Wednesday, May 12, 2010

I will take that leftover Valium

I seriously considered saying this out loud last week, upon realizing that the top half of my ass was exposed, I was missing a shoe, and my cute blazer lay in a crumpled mess in the middle of the floor, surrounded by exiting paramedics and overturned tables and chairs. 

But this is not of those stories.  And I make light of things because it helps me to deal with the fact that I did not sign up for this.  And by this, I mean having a student have a seizure in my class.  And not just one seizure, but five of them.  And by five of them I mean the first one lasted for three minutes, and watching a child go through this, knowing that you can't do much to help or stop them, while the child's friends watch until you tell them to get out, is not a fun experience for a control freak who has no experience with this sort of thing.  Especially when the nurse takes her sweet-ass time getting there, and then nonchalantly tells you that you shouldn't hold her hand because any external stimulus could trigger another attack.  Or when the paramedics finally get there, and keep calling her by the wrong name and loudly tell her that they're about to stick her with a needle and that it will hurt a lot, and then they keep repeating this because they can't find a vein, so that when she does come out of one seizure, you can't really blame her for having another, due to all of the "excitement."

So yeah, I kept touching her leg, and trying to talk to her, because I figured that a familiar face would at least be of better than the other stimuli.  And therein lies the problem:  I do not welcome, or accept these maternal feelings that teaching forces out of me.  Give me a dog to rescue, or something else that can wordlessly accept my help, so that I can give myself a pat on the back and go back to my normal life without anyone telling me that my good intentions are only making someone's life worse.  Because this whole thing wasn't about the fact that I didn't even see her fall down because I was printing up the interim report cards that they would immediately throw away.  Or that I ignored the first mumblings of distress because I figured they were just being their usual post-lunch, high fructose corn syrup selves.  Or that when one of the "hero" teachers, who may or may not have been a medic back in 'Nam came in to try to take over, I gave him a savage look that sayingt I remembered him taking bets on which female students would turn out to be strippers, and that his services would not be needed at this point and time. 

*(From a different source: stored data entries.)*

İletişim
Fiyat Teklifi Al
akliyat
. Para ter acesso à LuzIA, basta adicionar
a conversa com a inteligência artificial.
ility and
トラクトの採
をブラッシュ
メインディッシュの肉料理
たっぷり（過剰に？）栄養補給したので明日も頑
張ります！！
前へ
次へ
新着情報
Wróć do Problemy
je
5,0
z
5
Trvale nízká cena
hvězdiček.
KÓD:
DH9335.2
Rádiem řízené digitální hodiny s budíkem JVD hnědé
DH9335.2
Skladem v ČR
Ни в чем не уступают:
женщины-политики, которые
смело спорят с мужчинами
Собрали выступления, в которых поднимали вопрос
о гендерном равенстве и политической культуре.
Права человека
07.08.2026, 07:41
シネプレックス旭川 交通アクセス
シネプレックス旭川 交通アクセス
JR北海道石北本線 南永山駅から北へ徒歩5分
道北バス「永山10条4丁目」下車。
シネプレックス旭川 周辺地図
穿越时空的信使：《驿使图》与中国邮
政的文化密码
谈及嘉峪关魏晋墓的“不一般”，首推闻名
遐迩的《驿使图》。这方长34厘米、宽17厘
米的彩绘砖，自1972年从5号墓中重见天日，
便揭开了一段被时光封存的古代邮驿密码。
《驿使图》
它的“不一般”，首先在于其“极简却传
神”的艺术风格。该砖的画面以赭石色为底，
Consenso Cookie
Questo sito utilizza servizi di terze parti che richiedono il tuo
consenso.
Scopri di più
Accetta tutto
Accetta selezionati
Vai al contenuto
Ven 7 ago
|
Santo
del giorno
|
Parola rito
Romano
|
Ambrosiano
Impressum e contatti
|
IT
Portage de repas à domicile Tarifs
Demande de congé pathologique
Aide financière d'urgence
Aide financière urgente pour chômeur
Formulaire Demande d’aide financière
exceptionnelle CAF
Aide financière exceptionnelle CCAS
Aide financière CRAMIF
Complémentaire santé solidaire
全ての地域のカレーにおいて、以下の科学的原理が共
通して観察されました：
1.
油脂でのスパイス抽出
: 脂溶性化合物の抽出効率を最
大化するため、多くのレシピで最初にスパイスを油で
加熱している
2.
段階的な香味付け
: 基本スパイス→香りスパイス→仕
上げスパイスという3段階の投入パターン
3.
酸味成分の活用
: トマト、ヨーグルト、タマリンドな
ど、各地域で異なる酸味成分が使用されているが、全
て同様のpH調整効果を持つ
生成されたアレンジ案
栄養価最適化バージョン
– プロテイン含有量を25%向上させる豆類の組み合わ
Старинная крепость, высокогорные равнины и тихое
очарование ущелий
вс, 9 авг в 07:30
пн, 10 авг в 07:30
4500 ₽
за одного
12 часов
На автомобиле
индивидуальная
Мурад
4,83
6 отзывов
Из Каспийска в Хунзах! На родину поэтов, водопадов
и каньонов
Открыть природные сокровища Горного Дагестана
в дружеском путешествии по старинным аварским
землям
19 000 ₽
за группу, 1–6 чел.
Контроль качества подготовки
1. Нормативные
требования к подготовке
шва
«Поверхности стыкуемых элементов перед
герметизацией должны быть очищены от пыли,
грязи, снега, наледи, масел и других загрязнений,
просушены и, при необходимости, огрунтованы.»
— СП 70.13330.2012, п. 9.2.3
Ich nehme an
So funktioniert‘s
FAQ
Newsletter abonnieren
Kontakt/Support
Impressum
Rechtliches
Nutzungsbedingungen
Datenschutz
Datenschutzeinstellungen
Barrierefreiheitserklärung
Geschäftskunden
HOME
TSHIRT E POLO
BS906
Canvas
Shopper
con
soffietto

This is about the aftermath.  How her mom seemed reluctant to leave work to go meet the paramedics at the hospital.  How the student had been unsuccessfully Baker-acted the day before because she said she wanted to hurt herself.  This is about how all of her friends felt the need to tell me about her eating disorders and drug-use.  And of course, it is about having to take all of this home with me at the end of the day while trying to forget it happened.  And handling her showing up to talk to me during lunch this week, after not seeing her for a week.  Duh, it's not about me.  It's about her.  And I don't want it to be about me, in the sense that I don't want to be involved in a way that will affect her for better or worse.  I just want to teach English and go home.  And if paramedics are involved, and I'm missing clothes, I want it to be an entirely different scenario altogether.